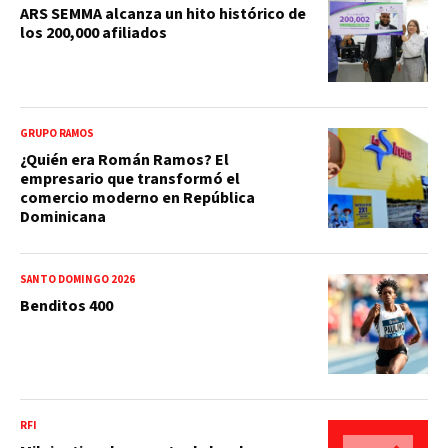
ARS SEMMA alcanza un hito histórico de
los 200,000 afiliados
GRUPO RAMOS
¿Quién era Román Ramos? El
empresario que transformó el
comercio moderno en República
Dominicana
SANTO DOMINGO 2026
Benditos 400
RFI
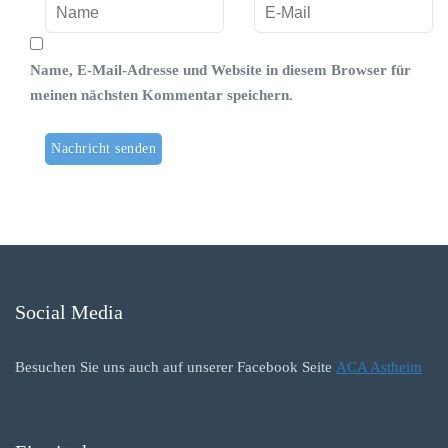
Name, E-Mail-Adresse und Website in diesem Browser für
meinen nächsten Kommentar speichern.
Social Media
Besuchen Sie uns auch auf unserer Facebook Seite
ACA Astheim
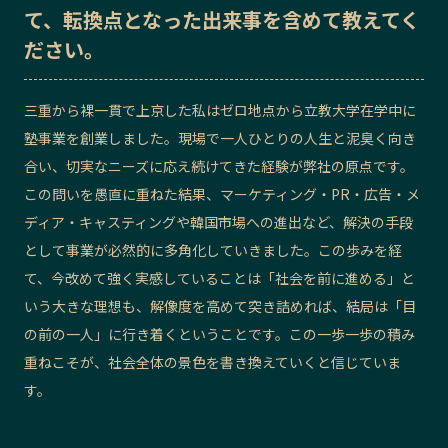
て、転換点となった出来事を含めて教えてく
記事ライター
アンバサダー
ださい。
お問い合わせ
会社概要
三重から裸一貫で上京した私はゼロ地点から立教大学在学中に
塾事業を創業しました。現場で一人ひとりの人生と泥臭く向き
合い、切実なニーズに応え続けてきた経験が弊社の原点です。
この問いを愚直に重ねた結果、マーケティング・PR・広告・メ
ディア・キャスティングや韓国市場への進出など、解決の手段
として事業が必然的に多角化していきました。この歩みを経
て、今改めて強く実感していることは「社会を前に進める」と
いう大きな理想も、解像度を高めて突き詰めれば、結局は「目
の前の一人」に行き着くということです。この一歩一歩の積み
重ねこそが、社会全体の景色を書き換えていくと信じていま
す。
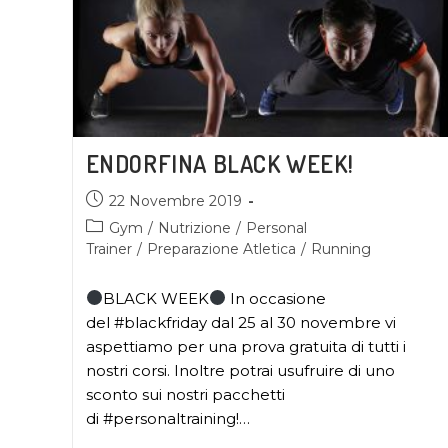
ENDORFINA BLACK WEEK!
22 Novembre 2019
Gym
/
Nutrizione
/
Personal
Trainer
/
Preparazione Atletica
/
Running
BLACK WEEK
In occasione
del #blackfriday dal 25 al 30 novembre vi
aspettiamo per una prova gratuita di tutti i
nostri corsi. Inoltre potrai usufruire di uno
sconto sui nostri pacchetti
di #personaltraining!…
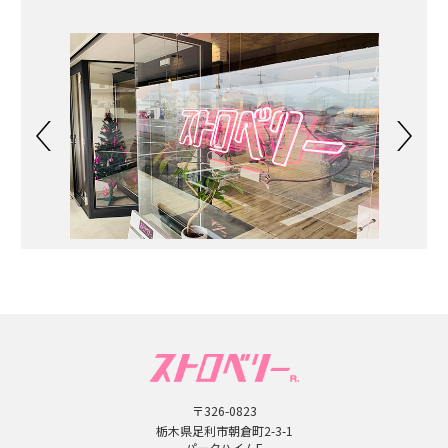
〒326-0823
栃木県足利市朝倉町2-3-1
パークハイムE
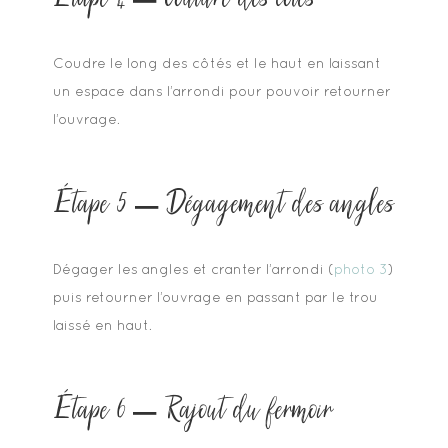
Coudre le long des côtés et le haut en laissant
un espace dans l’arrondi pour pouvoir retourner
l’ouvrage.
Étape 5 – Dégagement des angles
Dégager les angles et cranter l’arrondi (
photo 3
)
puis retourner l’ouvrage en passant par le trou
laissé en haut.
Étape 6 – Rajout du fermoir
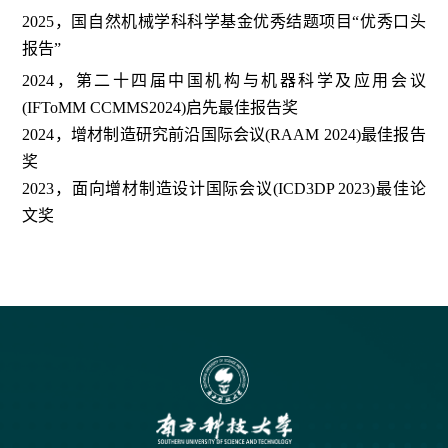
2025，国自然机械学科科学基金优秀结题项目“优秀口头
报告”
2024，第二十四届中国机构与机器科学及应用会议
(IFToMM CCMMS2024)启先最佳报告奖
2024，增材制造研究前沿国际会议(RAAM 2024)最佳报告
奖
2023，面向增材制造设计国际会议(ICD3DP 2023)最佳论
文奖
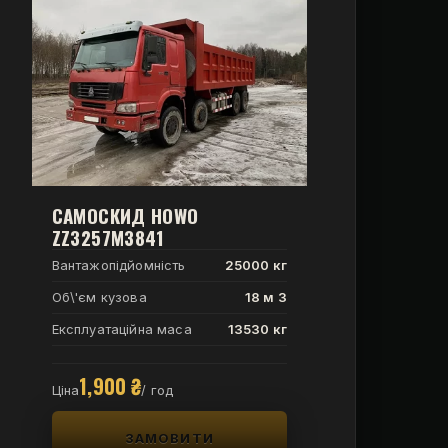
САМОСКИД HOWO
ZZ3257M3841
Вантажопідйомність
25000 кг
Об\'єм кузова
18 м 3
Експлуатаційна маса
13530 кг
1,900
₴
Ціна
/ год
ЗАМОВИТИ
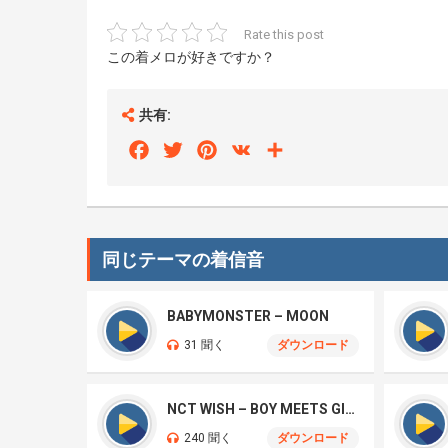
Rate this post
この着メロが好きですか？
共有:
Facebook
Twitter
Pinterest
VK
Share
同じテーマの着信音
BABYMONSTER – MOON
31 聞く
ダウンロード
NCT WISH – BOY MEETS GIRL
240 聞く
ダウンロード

○ ○ ○

* **TASK ITEM**
Look over the entries for "Facebook", then copy every line that includes that string.

* **EXERCISE RESULT**
Besuchen Sie uns auch auf unserer Facebook Seite
Facebook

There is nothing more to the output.